With what was previously our dining space razed to the ground, this was always going to be a bit of a stressful month, in particular for dining at home. The general uncertainty around the level of restrictions added a dystopian nuance to proceedings too as our cautious and irreversible exit from restrictions began reversing, albeit cautiously. Snagging tickets to see Damon Albarn perform in York Minster meant a nice distraction while equally wholesome and even more spectacular was Christmas at Castle Howard, a family tradition we were particularly pleased to resume.
Jorvine opened their doors a little way away from us in Fulford and I finally made it to Acomb to try Bluebird Bakery’s new spot, but the real food highlight of the month was the opening of Bosun’s in Bishopthorpe which has successfully set out its stall as a destination restaurant with great food and an engaging brunch menu.

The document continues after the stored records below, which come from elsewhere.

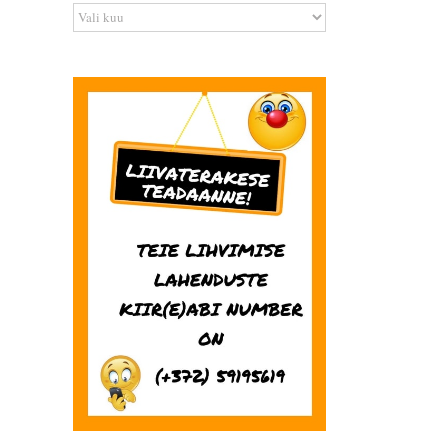
Arhiiv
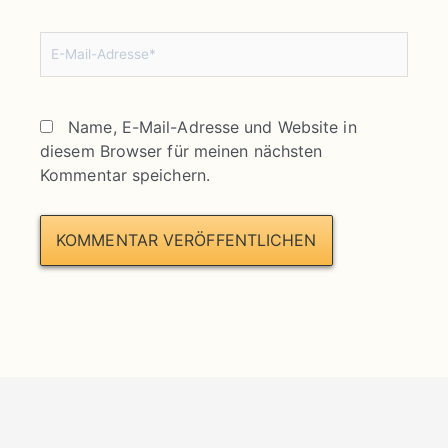
E-
Mail-
Adresse*
Name, E-Mail-Adresse und Website in
diesem Browser für meinen nächsten
Kommentar speichern.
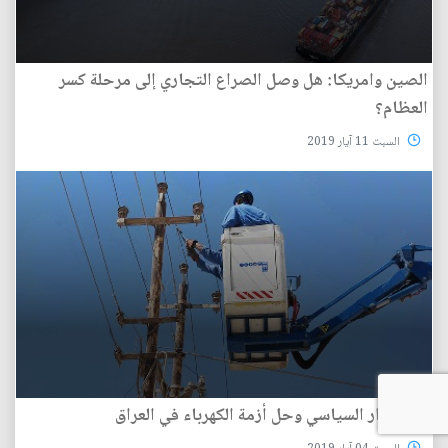
الصين وامريكا: هل وصل الصراع التجاري إلى مرحلة كسر
العظام؟
السبت 11 آيار 2019
الاستقرار السياسي وحل أزمة الكهرباء في العراق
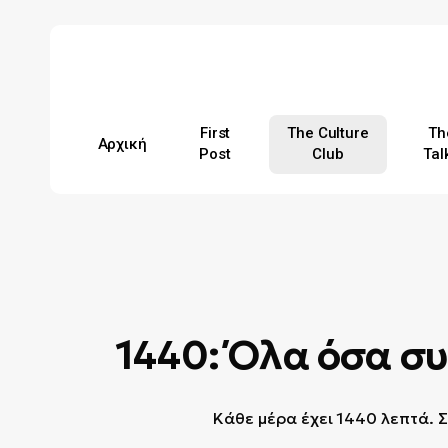
Skip
to
main
content
First
The Culture
Th
Αρχική
Post
Club
Tal
Hit enter to search or ESC to close
1440: Όλα όσα συ
Κάθε μέρα έχει 1440 λεπτά. Σ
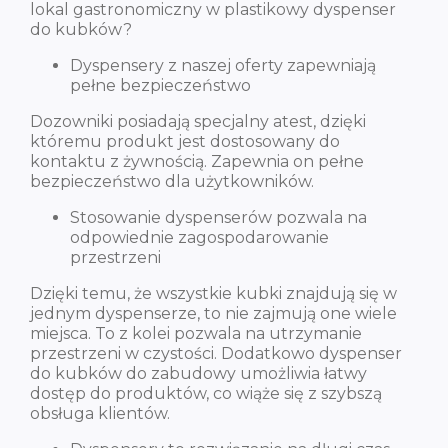
lokal gastronomiczny w plastikowy dyspenser
do kubków?
Dyspensery z naszej oferty zapewniają
pełne bezpieczeństwo
Dozowniki posiadają specjalny atest, dzięki
któremu produkt jest dostosowany do
kontaktu z żywnością. Zapewnia on pełne
bezpieczeństwo dla użytkowników.
Stosowanie dyspenserów pozwala na
odpowiednie zagospodarowanie
przestrzeni
Dzięki temu, że wszystkie kubki znajdują się w
jednym dyspenserze, to nie zajmują one wiele
miejsca. To z kolei pozwala na utrzymanie
przestrzeni w czystości. Dodatkowo dyspenser
do kubków do zabudowy umożliwia łatwy
dostęp do produktów, co wiąże się z szybszą
obsługa klientów.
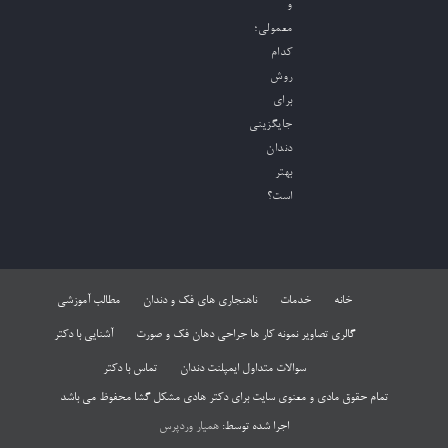
و
معمولی؛
کدام
روش
برای
جایگزینی
دندان
بهتر
است؟
خانه
خدمات
ناهنجاری های فک و دندان
مطالب آموزشی
گالری تصاویر نمونه کار ها جراحی دهان فک و صورت
آشنایی با دکتر
سوالات متداول ایمپلنت دندان
تماس با دکتر
تمام حقوق مادی و معنوی سایت برای دکتر هادی مشکل گشا محفوظ می باشد
اجرا شده توسط:
همیار وردپرس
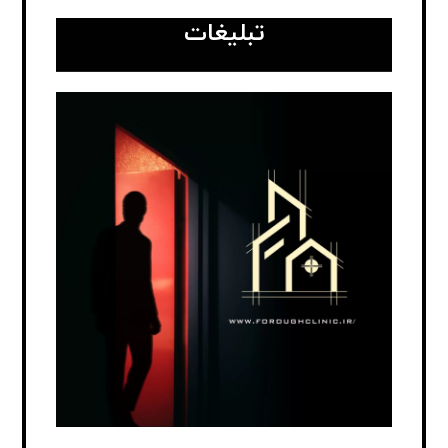
تبلیغات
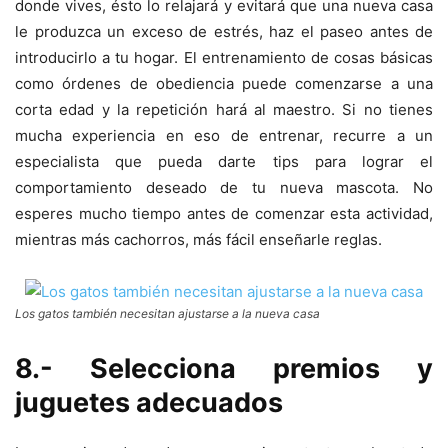
donde vives, ésto lo relajará y evitará que una nueva casa
le produzca un exceso de estrés, haz el paseo antes de
introducirlo a tu hogar. El entrenamiento de cosas básicas
como órdenes de obediencia puede comenzarse a una
corta edad y la repetición hará al maestro. Si no tienes
mucha experiencia en eso de entrenar, recurre a un
especialista que pueda darte tips para lograr el
comportamiento deseado de tu nueva mascota. No
esperes mucho tiempo antes de comenzar esta actividad,
mientras más cachorros, más fácil enseñarle reglas.
Los gatos también necesitan ajustarse a la nueva casa
8.- Selecciona premios y
juguetes adecuados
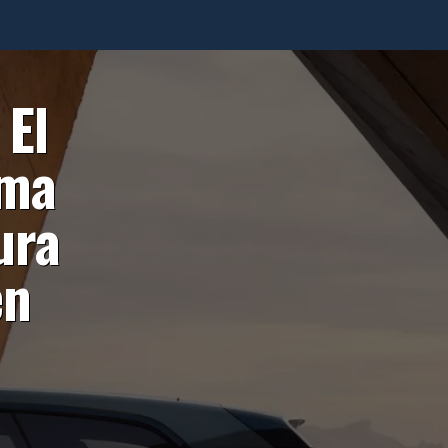
 El
rma
ura
en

How then to sum up this year. Undoubtedly one of the most challenging most of us have had to endure, unusual personal tragedies excepted. Amongst friends and relatives, the consensus is strongly that the toll all this is taking is becoming less bearable by the day. Indeed, over lunch recently, the sheer number of tragic turns caused or exacerbated by all this uncovered by just 3 people was startling. It seems fairly clear that the weight of science and common sense is bearing down on the pandemic now in such a way as that next year a compromise between protecting the NHS, allowing the economy to operate and providing individuals with the freedoms to recover should be found. Quite when and how comfortable a compromise that is remains to be seen and we’ll be finding collateral damage for years to come, before which we’ll have a view of where this leaves hospitality. Thanks to grants and furlough, we’ve seen less loss of business in York than I expected but perhaps the tricky bit is to come in the next six months as restrictions balance against consumer confidence, staffing issues and supply chain issues. Fingers crossed this time next year finds an actively upbeat review of the year rather than this cautious assessment.